When analyzing your specific needs, a financial adviser considers what your family will need to meet immediate, future and ongoing financial obligations. The amount of your savings, investments, spouse’s earnings, retirement accounts, income-producing assets and any other life insurance policy you may have is then subtracted from the total to determine appropriate coverage.
In addition to not having enough insurance, a common mistake people make is not changing their beneficiary designation as circumstances change – marriage, divorce, addition of children. Regardless of what may be in your will, your life insurance proceeds will go to the beneficiary on file.
It’s also important to name a secondary beneficiary should the primary beneficiary predecease you. If there is no living beneficiary, the proceeds go to the estate and are subject to probate. Additionally, the proceeds are no longer protected from creditors’ claims.
If you plan to include a minor child as a beneficiary, you should set up a trust or appoint a legal guardian to handle the proceeds. Otherwise, the courts will do so and will manage the money until the child is of legal age.
Loss of income due to illness or injury can be devastating. Disability insurance can protect your income stream in the short or long term.
Unfortunately, policies typically cover only about 60 percent of earned income, according to the National Association of Insurance Commissioners (NAIC), and benefits are capped so that a high-income earner may be covered for a lower percentage of income. Benefit payments do not automatically increase as income rises.
Additionally, not all policies take inflation into consideration when calculating benefit payments, the NAIC says.
High-income earners should consider adding a cost-of-living adjustment rider and/or purchasing an additional high-limit disability plan. These plans have been developed to meet the needs of high-income earners like physicians.
As supplemental policies, these plans are written on top of group or individual disability insurance. Make certain that any disability policy purchased is written as an “own occupation” policy, which defines disability as being unable to perform the functions of your specific job – even if you would be capable of working in a different occupation.
Another consideration is whether to pay group premiums on a pre- or post-tax basis. When premiums are paid with pretax dollars, any benefit paid is taxable.
The IRS may still require insureds who switch from pre- to post-tax dollars to pay taxes if they become disabled within three years, albeit on a prorated basis. To avoid the three-year rule, an insured can make an irrevocable election to pay premiums with post-tax dollars.
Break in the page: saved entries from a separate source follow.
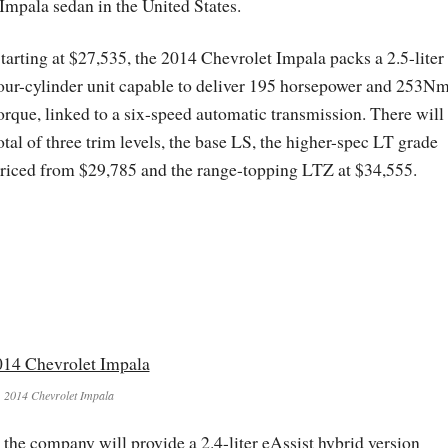
Impala sedan in the United States.
tarting at $27,535, the 2014 Chevrolet Impala packs a 2.5-liter
our-cylinder unit capable to deliver 195 horsepower and 253Nm
orque, linked to a six-speed automatic transmission. There will
otal of three trim levels, the base LS, the higher-spec LT grade
riced from $29,785 and the range-topping LTZ at $34,555.
2014 Chevrolet Impala
 the company will provide a 2.4-liter eAssist hybrid version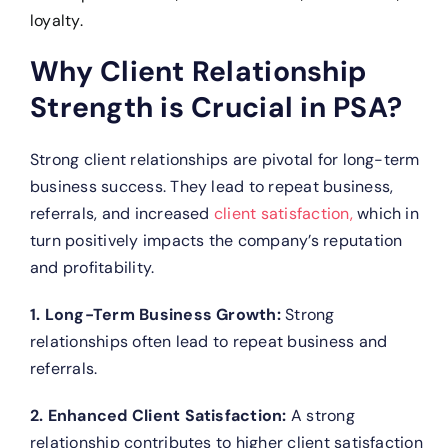
loyalty.
Why Client Relationship
Strength is Crucial in PSA?
Strong client relationships are pivotal for long-term
business success. They lead to repeat business,
referrals, and increased
client satisfaction,
which in
turn positively impacts the company’s reputation
and profitability.
1. Long-Term Business Growth:
Strong
relationships often lead to repeat business and
referrals.
2. Enhanced Client Satisfaction:
A strong
relationship contributes to higher client satisfaction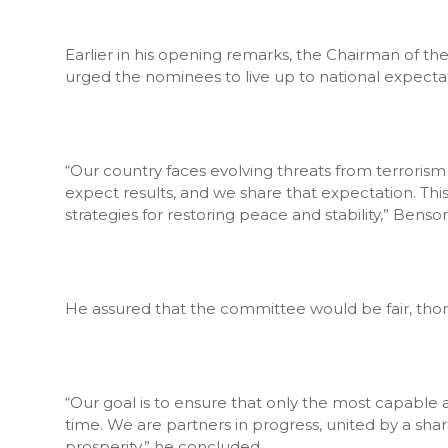
Earlier in his opening remarks, the Chairman of 
urged the nominees to live up to national expectat
“Our country faces evolving threats from terrorism
expect results, and we share that expectation. Thi
strategies for restoring peace and stability,” Benson
He assured that the committee would be fair, thoro
“Our goal is to ensure that only the most capable an
time. We are partners in progress, united by a sha
prosperity,” he concluded.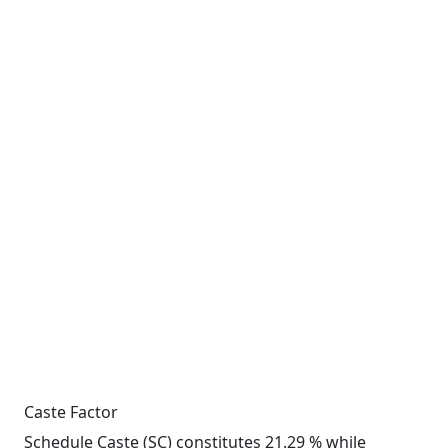
Caste Factor
Schedule Caste (SC) constitutes 21.29 % while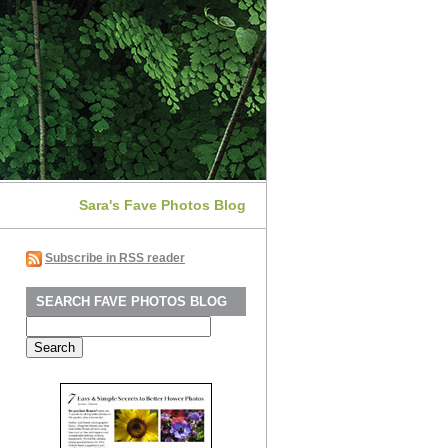
Sara's Fave Photos Blog
Subscribe in RSS reader
SEARCH FAVE PHOTOS BLOG
Search
for: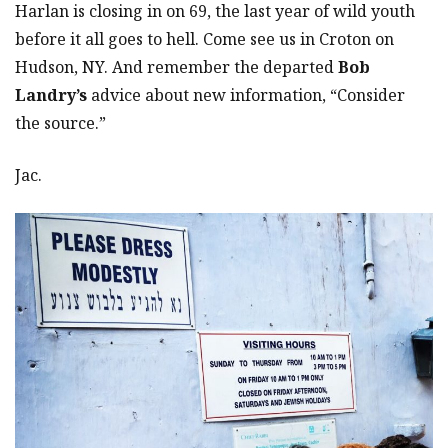
Harlan is closing in on 69, the last year of wild youth
before it all goes to hell. Come see us in Croton on
Hudson, NY. And remember the departed
Bob
Landry’s
advice about new information, “Consider
the source.”
Jac.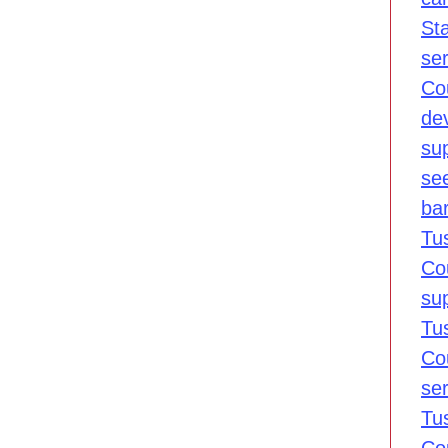
St
se
Co
de
sup
se
bar
Tu
Co
su
Tu
Co
se
Tu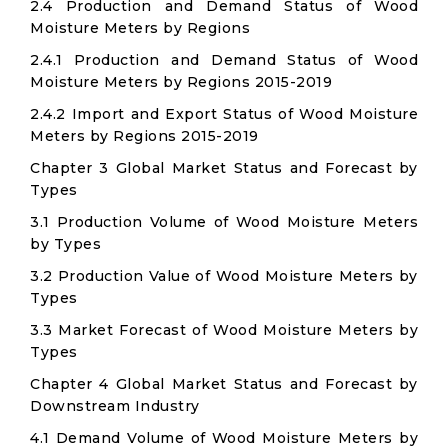
2.4 Production and Demand Status of Wood
Moisture Meters by Regions
2.4.1 Production and Demand Status of Wood
Moisture Meters by Regions 2015-2019
2.4.2 Import and Export Status of Wood Moisture
Meters by Regions 2015-2019
Chapter 3 Global Market Status and Forecast by
Types
3.1 Production Volume of Wood Moisture Meters
by Types
3.2 Production Value of Wood Moisture Meters by
Types
3.3 Market Forecast of Wood Moisture Meters by
Types
Chapter 4 Global Market Status and Forecast by
Downstream Industry
4.1 Demand Volume of Wood Moisture Meters by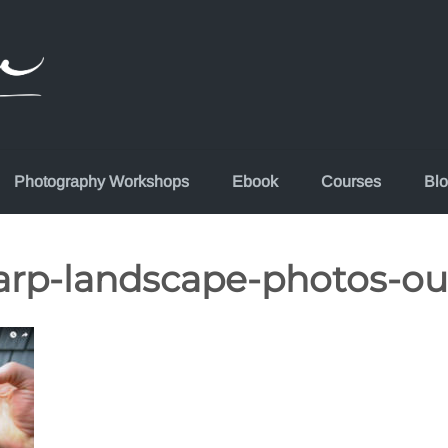
Photography Workshops
Ebook
Courses
Bl
arp-landscape-photos-ou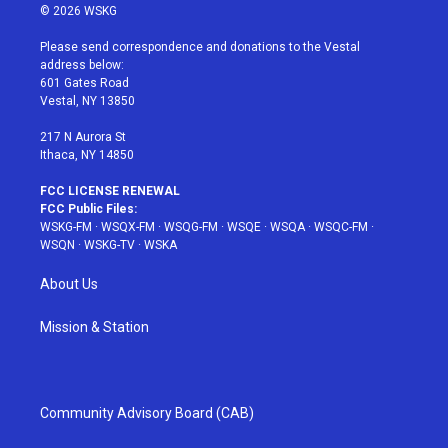
i
s
u
n
c
© 2026 WSKG
t
t
t
t
e
t
a
u
e
b
Please send correspondence and donations to the Vestal
e
g
b
r
o
address below:
r
r
e
e
o
601 Gates Road
a
s
k
Vestal, NY 13850
m
t
217 N Aurora St
Ithaca, NY 14850
FCC LICENSE RENEWAL
FCC Public Files:
WSKG-FM
·
WSQX-FM
·
WSQG-FM
·
WSQE
·
WSQA
·
WSQC-FM
·
WSQN
·
WSKG-TV
·
WSKA
About Us
Mission & Station
Community Advisory Board (CAB)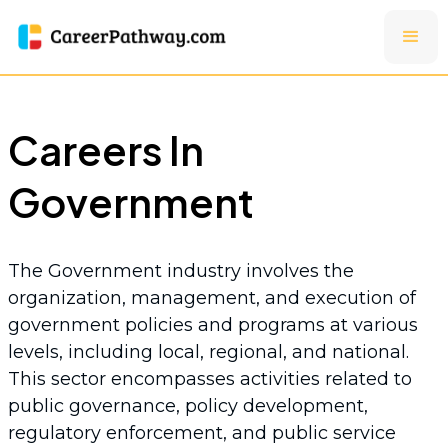
Careers In
Government
The Government industry involves the
organization, management, and execution of
government policies and programs at various
levels, including local, regional, and national.
This sector encompasses activities related to
public governance, policy development,
regulatory enforcement, and public service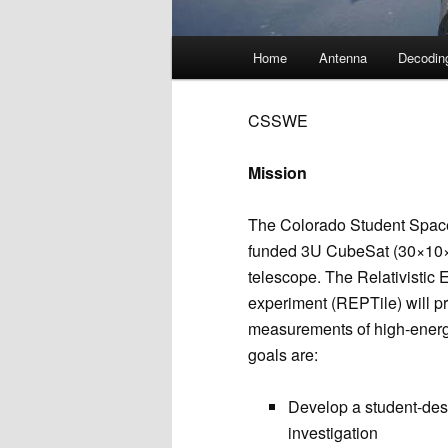
Main
Home
Antenna
Decodin
menu
CSSWE
Mission
The Colorado Student Spac
funded 3U CubeSat (30×10×1
telescope. The Relativistic E
experiment (REPTile) will pro
measurements of high-ener
goals are:
Develop a student-de
investigation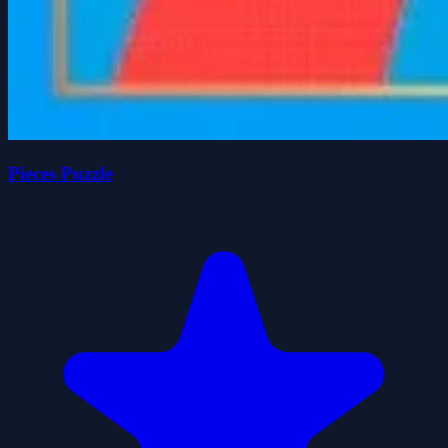
Pieces Puzzle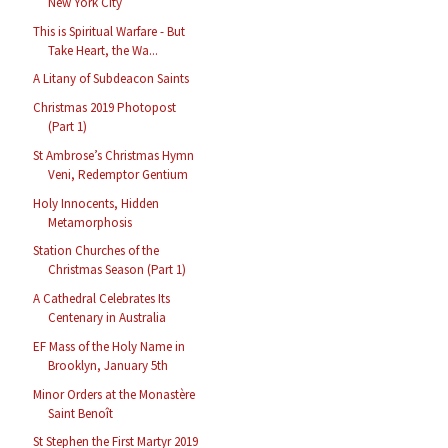
New York City
This is Spiritual Warfare - But
Take Heart, the Wa...
A Litany of Subdeacon Saints
Christmas 2019 Photopost
(Part 1)
St Ambrose’s Christmas Hymn
Veni, Redemptor Gentium
Holy Innocents, Hidden
Metamorphosis
Station Churches of the
Christmas Season (Part 1)
A Cathedral Celebrates Its
Centenary in Australia
EF Mass of the Holy Name in
Brooklyn, January 5th
Minor Orders at the Monastère
Saint Benoît
St Stephen the First Martyr 2019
A corporate practice can create a 162 Bonus Plan to fund group long-term disability premiums post-tax. The bonus is taxable to the physician as income and to the practice as a deductible business expense.
High-income earners are often seen as deep pockets when it comes to personal liability lawsuits. Typical auto and homeowner insurance policies may not offer coverage sufficient to protect the value of your assets.
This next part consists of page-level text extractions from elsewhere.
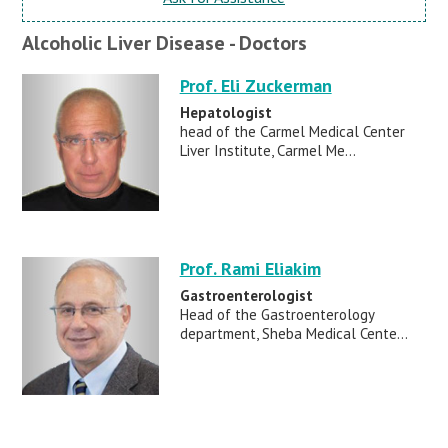
Alcoholic Liver Disease - Doctors
Prof. Eli Zuckerman
Hepatologist
head of the Carmel Medical Center
Liver Institute, Carmel Me...
Prof. Rami Eliakim
Gastroenterologist
Head of the Gastroenterology
department, Sheba Medical Cente...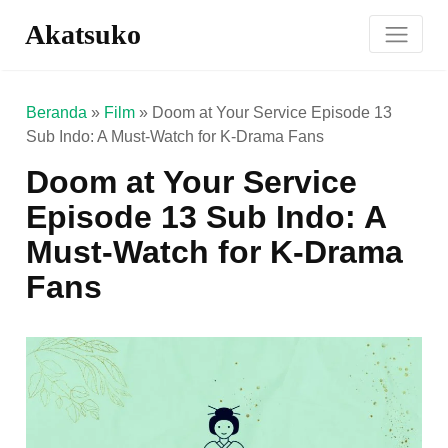
Akatsuko
Beranda
»
Film
»
Doom at Your Service Episode 13
Sub Indo: A Must-Watch for K-Drama Fans
Doom at Your Service
Episode 13 Sub Indo: A
Must-Watch for K-Drama
Fans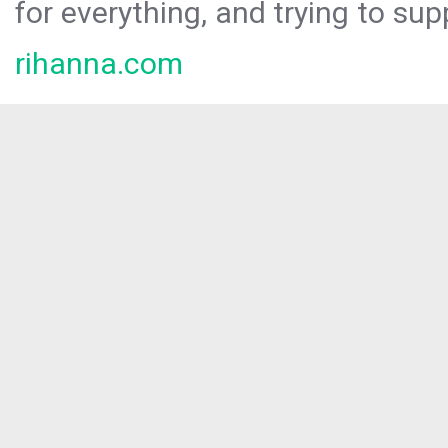
for everything, and trying to sup
rihanna.com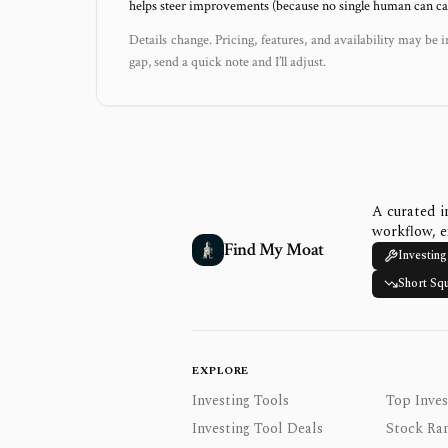
helps steer improvements (because no single human can capt
Details change. Pricing, features, and availability may be i
gap, send a quick note and I’ll adjust.
A curated i
workflow, e
Find My Moat
Investing
Short Sq
EXPLORE
Investing Tools
Top Inves
Investing Tool Deals
Stock Ra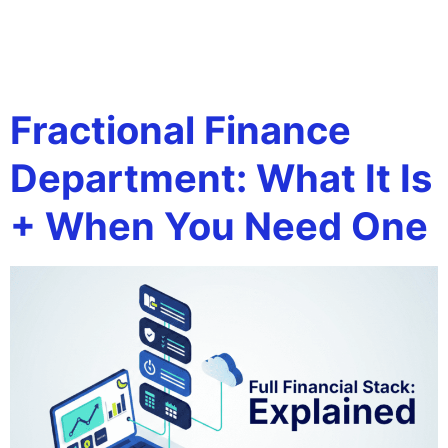
Tag:
outsourced
accounting
Fractional Finance
Department: What It Is
+ When You Need One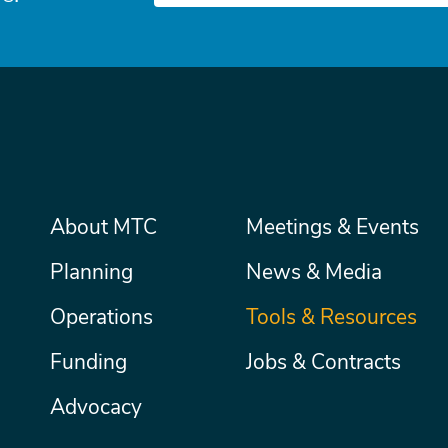
Main
About MTC
Meetings & Events
Secondary
Nav
menu
Planning
News & Media
Operations
Tools & Resources
Funding
Jobs & Contracts
Advocacy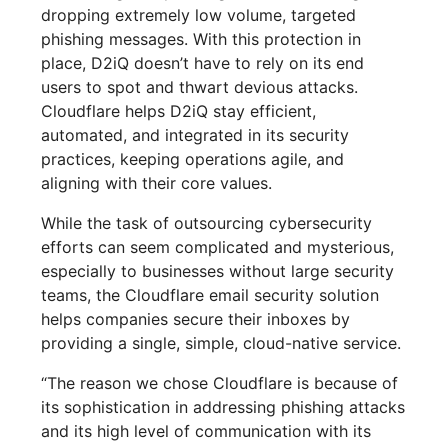
dropping extremely low volume, targeted
phishing messages. With this protection in
place, D2iQ doesn’t have to rely on its end
users to spot and thwart devious attacks.
Cloudflare helps D2iQ stay efficient,
automated, and integrated in its security
practices, keeping operations agile, and
aligning with their core values.
While the task of outsourcing cybersecurity
efforts can seem complicated and mysterious,
especially to businesses without large security
teams, the Cloudflare email security solution
helps companies secure their inboxes by
providing a single, simple, cloud-native service.
“The reason we chose Cloudflare is because of
its sophistication in addressing phishing attacks
and its high level of communication with its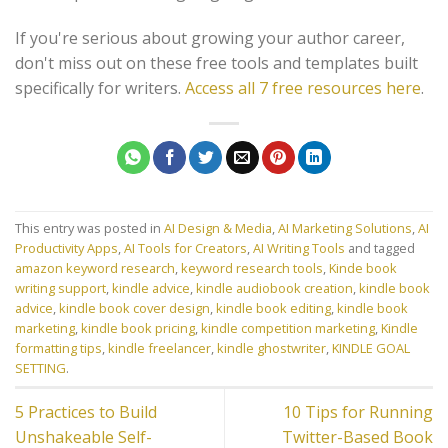
If you're serious about growing your author career,
don't miss out on these free tools and templates built
specifically for writers.
Access all 7 free resources here
.
This entry was posted in
AI Design & Media
,
AI Marketing Solutions
,
AI
Productivity Apps
,
AI Tools for Creators
,
AI Writing Tools
and tagged
amazon keyword research
,
keyword research tools
,
Kinde book
writing support
,
kindle advice
,
kindle audiobook creation
,
kindle book
advice
,
kindle book cover design
,
kindle book editing
,
kindle book
marketing
,
kindle book pricing
,
kindle competition marketing
,
Kindle
formatting tips
,
kindle freelancer
,
kindle ghostwriter
,
KINDLE GOAL
SETTING
.
5 Practices to Build
10 Tips for Running
Unshakeable Self-
Twitter-Based Book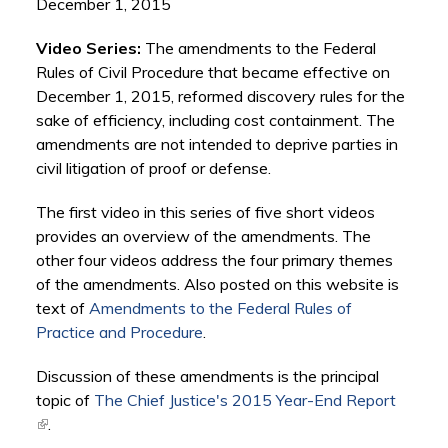
December 1, 2015
Video Series:
The amendments to the Federal
Rules of Civil Procedure that became effective on
December 1, 2015, reformed discovery rules for the
sake of efficiency, including cost containment. The
amendments are not intended to deprive parties in
civil litigation of proof or defense.
The first video in this series of five short videos
provides an overview of the amendments. The
other four videos address the four primary themes
of the amendments. Also posted on this website is
text of
Amendments to the Federal Rules of
Practice and Procedure
.
Discussion of these amendments is the principal
topic of
The Chief Justice's 2015 Year-End Report
(link is external)
.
A supplemental umbrella liability policy can provide additional protection of your assets as well as future earnings at a relatively low cost. A $1 million policy costs less than $300 annually.
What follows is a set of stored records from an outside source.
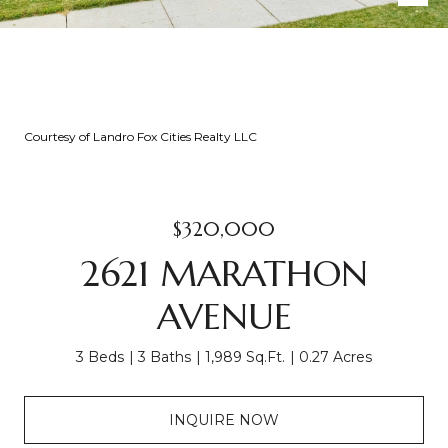
Courtesy of Landro Fox Cities Realty LLC
$320,000
2621 MARATHON
AVENUE
3 Beds
3 Baths
1,989 Sq.Ft.
0.27 Acres
INQUIRE NOW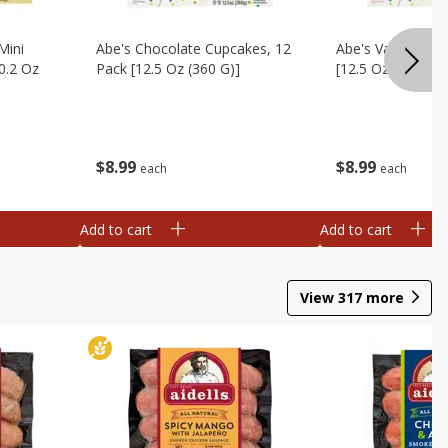
Mini
Abe's Chocolate Cupcakes, 12
Abe's Vanilla Cu
0.2 Oz
Pack [12.5 Oz (360 G)]
[12.5 Oz (360 G)]
$
8
99
$
8
99
each
each
Add to cart
Add to cart
View
317
more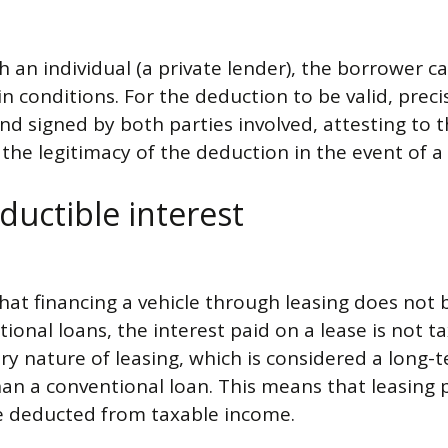
th an individual (a private lender), the borrower c
in conditions. For the deduction to be valid, pre
nd signed by both parties involved, attesting to
he legitimacy of the deduction in the event of a 
ductible interest
 that financing a vehicle through leasing does not
ional loans, the interest paid on a lease is not ta
ery nature of leasing, which is considered a long-
an a conventional loan. This means that leasing 
be deducted from taxable income.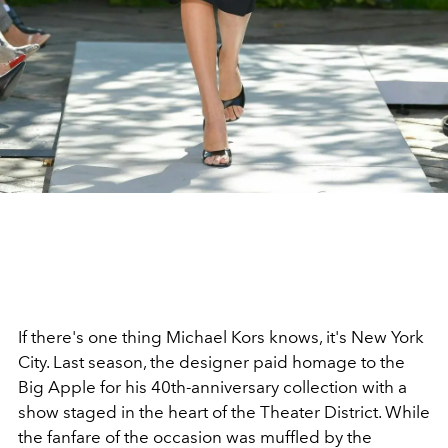
If there's one thing Michael Kors knows, it's New York
City. Last season, the designer paid homage to the
Big Apple for his 40th-anniversary collection with a
show staged in the heart of the Theater District. While
the fanfare of the occasion was muffled by the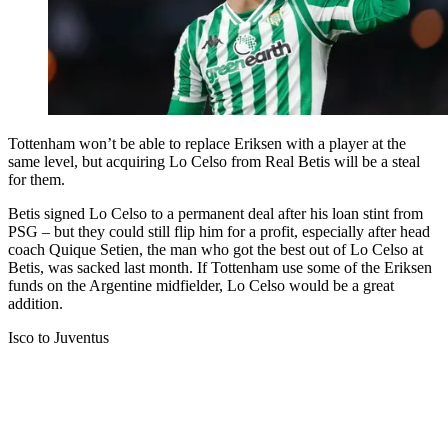
Tottenham won’t be able to replace Eriksen with a player at the
same level, but acquiring Lo Celso from Real Betis will be a steal
for them.
Betis signed Lo Celso to a permanent deal after his loan stint from
PSG – but they could still flip him for a profit, especially after head
coach Quique Setien, the man who got the best out of Lo Celso at
Betis, was sacked last month. If Tottenham use some of the Eriksen
funds on the Argentine midfielder, Lo Celso would be a great
addition.
Isco to Juventus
In addition, insurers usually offer a discount if you purchase an umbrella policy along with your auto or homeowner coverage. However, consult with your insurance agent to make sure you have sufficient coverage under other insurance. If not, in some cases, the umbrella policy may not apply.
The Insurance Information Institute recommends reviewing all of your insurance needs annually and contacting your insurance agent or company representative if you have a major life change.